**REQUIRED WORK**
Set down the entries again word for word, without any of the images.

(Stored dataset items)
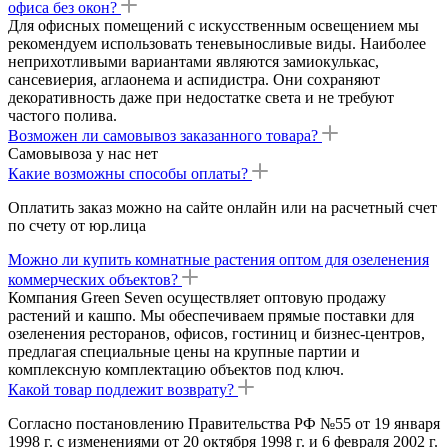
офиса без окон?
Для офисных помещений с искусственным освещением мы
рекомендуем использовать теневыносливые виды. Наиболее
неприхотливыми вариантами являются замиокулькас,
сансевиерия, аглаонема и аспидистра. Они сохраняют
декоративность даже при недостатке света и не требуют
частого полива.
Возможен ли самовывоз заказанного товара?
Самовывоза у нас нет
Какие возможны способы оплаты?
Оплатить заказ можно на сайте онлайн или на расчетный счет
по счету от юр.лица
Можно ли купить комнатные растения оптом для озеленения
коммерческих объектов?
Компания Green Seven осуществляет оптовую продажу
растений и кашпо. Мы обеспечиваем прямые поставки для
озеленения ресторанов, офисов, гостиниц и бизнес-центров,
предлагая специальные цены на крупные партии и
комплексную комплектацию объектов под ключ.
Какой товар подлежит возврату?
Согласно постановлению Правительства РФ №55 от 19 января
1998 г. с изменениями от 20 октября 1998 г. и 6 февраля 2002 г.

**RESPONSE TO THE EXERCISE**
офиса без окон?
Для офисных помещений с искусственным освещением мы
рекомендуем использовать теневыносливые виды. Наиболее
неприхотливыми вариантами являются замиокулькас,
сансевиерия, аглаонема и аспидистра. Они сохраняют
декоративность даже при недостатке света и не требуют
частого полива.
Возможен ли самовывоз заказанного товара?
Самовывоза у нас нет
Какие возможны способы оплаты?
Оплатить заказ можно на сайте онлайн или на расчетный счет
по счету от юр.лица
Можно ли купить комнатные растения оптом для озеленения
коммерческих объектов?
Компания Green Seven осуществляет оптовую продажу
растений и кашпо. Мы обеспечиваем прямые поставки для
озеленения ресторанов, офисов, гостиниц и бизнес-центров,
предлагая специальные цены на крупные партии и
комплексную комплектацию объектов под ключ.
Какой товар подлежит возврату?
Согласно постановлению Правительства РФ №55 от 19 января
1998 г. с изменениями от 20 октября 1998 г. и 6 февраля 2002 г.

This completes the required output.